Cartesian Product of n-sets in C

Question

I am writing a C program that should print the Cartesian product of n sets, where the elements of each set are the line of text in one file, and the names of the n files are passed as command-line arguments. So far I managed to read every line into matrix of strings. However I cannot wrap my head around how to write the algorithm for printing the product.

Here is what I have so far:

#include <stdio.h>
#include <string.h>
#include <stdlib.h>
#define LSIZ 128
#define RSIZ 10
int main(int argc, char *argv[])
{
    char input[LSIZ];
    int n = argc;
    char *sets[argc - 1][RSIZ];
    int i = 0;
    int j = 0;
    int y = 1;
    FILE *file = NULL;
    if (argc == 1)
    {
        printf("nofiles");
    }
    else
    {
        while (--argc > 0)
        {
            if ((file = fopen(argv[y], "r")) == NULL)
            {
                printf("cat: failed to open %s\n", *argv);
                return 1;
            }
            else
            {

                for (j = 0; j < RSIZ && fgets(input, sizeof(input), file); ++j)
                {
                    int lineLen = strlen(input) + 1;
                    sets[i][j] = strncpy(malloc(lineLen), input, lineLen);
                }

                fclose(file);
                j = 0;
            }
            i++;
            y++;
        }
    }
    return 0;
 }

Answer 1

You can implement Cartesian products with an odometer-like counter:

• Set all current items to the first items in each list.
• Process the current state, e.g. print it.
• Advance the first list. If you reach the end, reset the state to the beginning of that list and advance the next list and so on. If you reach the end of the last list, you are done.
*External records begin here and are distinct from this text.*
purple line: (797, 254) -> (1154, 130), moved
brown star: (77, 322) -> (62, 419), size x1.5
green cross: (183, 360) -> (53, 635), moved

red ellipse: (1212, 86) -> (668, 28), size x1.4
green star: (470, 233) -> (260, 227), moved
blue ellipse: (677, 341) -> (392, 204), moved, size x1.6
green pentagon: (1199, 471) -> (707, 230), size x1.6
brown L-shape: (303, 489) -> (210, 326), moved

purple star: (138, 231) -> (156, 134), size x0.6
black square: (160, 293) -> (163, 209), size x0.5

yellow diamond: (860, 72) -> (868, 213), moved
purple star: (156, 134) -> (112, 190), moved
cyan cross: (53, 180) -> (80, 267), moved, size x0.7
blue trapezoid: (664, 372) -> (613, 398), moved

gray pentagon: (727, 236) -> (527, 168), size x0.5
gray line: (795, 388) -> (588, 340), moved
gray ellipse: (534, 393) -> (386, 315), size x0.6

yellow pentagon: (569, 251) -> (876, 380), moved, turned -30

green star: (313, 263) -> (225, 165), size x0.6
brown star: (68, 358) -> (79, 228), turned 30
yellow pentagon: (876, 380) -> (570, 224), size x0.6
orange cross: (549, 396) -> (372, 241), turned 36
So assuming that you have read the information from the files into NULL terminated lists of strings, you could do the following:

#include <stdlib.h>
#include <stdio.h>
#include <stdbool.h>

int main(int argc, char *argv[])
{
    const char *adj1[] = {"little", "big", "huge", NULL};
    const char *adj2[] = {"red", "yellow", "grey", "orange", NULL};
    const char *noun[] = {"house", "car", NULL};
    
    const char **list[3] = {adj1, adj2, noun};
    const char **curr[3];
    
    unsigned n = sizeof(list) / sizeof(*list);
    unsigned count = 0;
    bool done = false;
    
    for (unsigned i = 0; i < n; i++) {
        curr[i] = list[i];
    }
    
    while (!done) {
        unsigned i = 0;

        printf("%s %s %s\n", *curr[0], *curr[1], *curr[2]);
        count++;

        curr[i]++;

        while (*curr[i] == NULL) {
            curr[i] = list[i];      // back to beginning
            i++;                    // move to next list
            
            if (i == n) {           // stop when the last list is exhausted
                done = true;
                break;
            }

            curr[i]++;              // ... and increment that
        }      
    }
    
    printf("%u combinations.\n", count);

    return 0;
}

This approach is not limited to three lists. (If you know exactly how many lists you have, you could use nested loops, of course.)